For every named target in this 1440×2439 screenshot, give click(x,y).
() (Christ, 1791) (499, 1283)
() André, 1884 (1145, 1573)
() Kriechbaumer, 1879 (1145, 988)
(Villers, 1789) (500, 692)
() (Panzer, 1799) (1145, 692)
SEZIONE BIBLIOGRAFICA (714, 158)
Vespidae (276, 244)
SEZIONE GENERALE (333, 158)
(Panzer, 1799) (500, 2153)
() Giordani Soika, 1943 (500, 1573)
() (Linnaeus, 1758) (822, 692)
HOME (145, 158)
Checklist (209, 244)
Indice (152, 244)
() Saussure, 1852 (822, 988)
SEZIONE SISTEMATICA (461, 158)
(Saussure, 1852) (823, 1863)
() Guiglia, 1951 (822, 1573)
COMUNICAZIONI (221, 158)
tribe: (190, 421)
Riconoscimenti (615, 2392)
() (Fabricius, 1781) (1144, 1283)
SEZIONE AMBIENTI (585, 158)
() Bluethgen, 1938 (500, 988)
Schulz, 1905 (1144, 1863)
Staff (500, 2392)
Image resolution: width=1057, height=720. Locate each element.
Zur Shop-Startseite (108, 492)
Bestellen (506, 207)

==

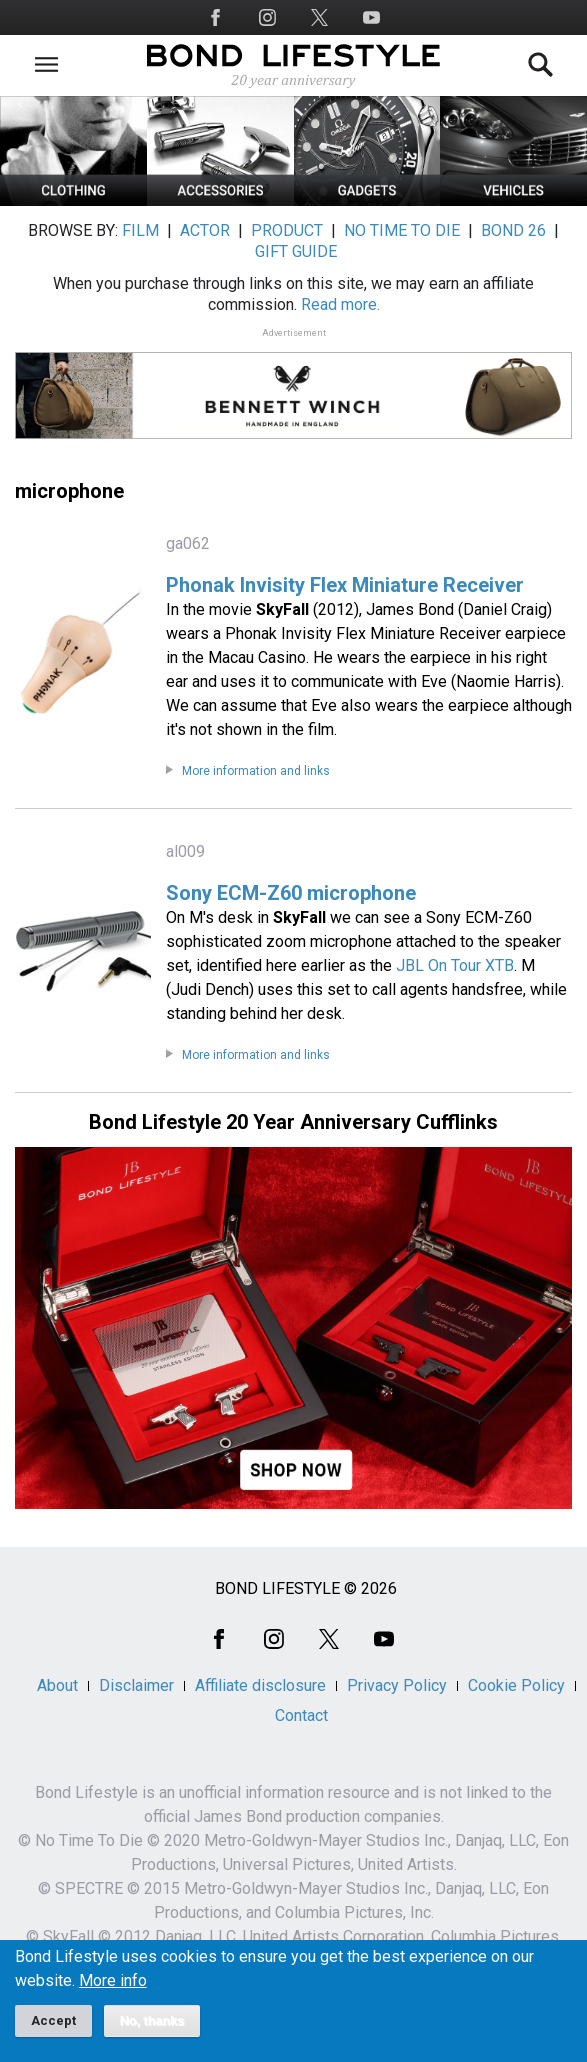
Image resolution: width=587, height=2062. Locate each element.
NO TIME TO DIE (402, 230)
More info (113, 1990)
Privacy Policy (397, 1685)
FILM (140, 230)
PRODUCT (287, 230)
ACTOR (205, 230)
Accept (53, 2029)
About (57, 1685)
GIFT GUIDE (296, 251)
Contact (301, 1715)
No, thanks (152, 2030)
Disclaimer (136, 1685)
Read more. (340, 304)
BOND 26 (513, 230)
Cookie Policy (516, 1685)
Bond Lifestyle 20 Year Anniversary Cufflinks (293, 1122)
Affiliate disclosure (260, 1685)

■ Activity
Once you find the line with "Accept (53, 2029)" above, print it and every line after it up to and including the line with "Affiliate disclosure (260, 1685)", exactly as written and nothing else.

■ Task response
Accept (53, 2029)
About (57, 1685)
GIFT GUIDE (296, 251)
Contact (301, 1715)
No, thanks (152, 2030)
Disclaimer (136, 1685)
Read more. (340, 304)
BOND 26 (513, 230)
Cookie Policy (516, 1685)
Bond Lifestyle 20 Year Anniversary Cufflinks (293, 1122)
Affiliate disclosure (260, 1685)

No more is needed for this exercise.